**** Record extracts

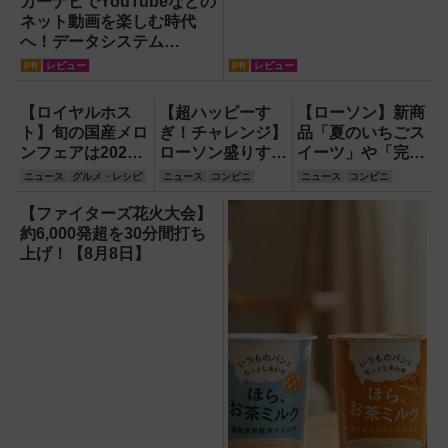
カーナビでYouTubeなどの
ネット動画を楽しむ時代
へ！データシステム
『U2KIT』がドライブを変
PR
レビュー
PR
レビュー
える【PR】
【ロイヤルホス
【超ハッピーす
【ローソン】新商
ト】旬の国産メロ
ぎ！チャレンジ】
品「夏のいちごス
ンフェアは2026
ローソン盛りすぎ
イーツ」や「完熟
年初夏限定！熊
増量企画拡大、6
生パインスティッ
ニュース
グルメ・レシピ
ニュース
コンビニ
ニュース
コンビニ
本・茨城の2品種
月2日開始！4週
ク無料券」他「ハ
を「産地リレー」
にわたり全50品
ピとく祭」キャン
【ファイターズ花火大会】
で楽しむ全5品
登場
ペーン情報
約6,000発超を30分間打ち
【ファミレス】
上げ！【8月8日】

********

Your answer must be an exact copy of the records, with every picture left out.

Response box:
カーナビでYouTubeなどの
ネット動画を楽しむ時代
へ！データシステム
『U2KIT』がドライブを変
PR
レビュー
PR
レビュー
える【PR】
【ロイヤルホス
【超ハッピーす
【ローソン】新商
ト】旬の国産メロ
ぎ！チャレンジ】
品「夏のいちごス
ンフェアは2026
ローソン盛りすぎ
イーツ」や「完熟
年初夏限定！熊
増量企画拡大、6
生パインスティッ
ニュース
グルメ・レシピ
ニュース
コンビニ
ニュース
コンビニ
本・茨城の2品種
月2日開始！4週
ク無料券」他「ハ
を「産地リレー」
にわたり全50品
ピとく祭」キャン
【ファイターズ花火大会】
で楽しむ全5品
登場
ペーン情報
約6,000発超を30分間打ち
【ファミレス】
上げ！【8月8日】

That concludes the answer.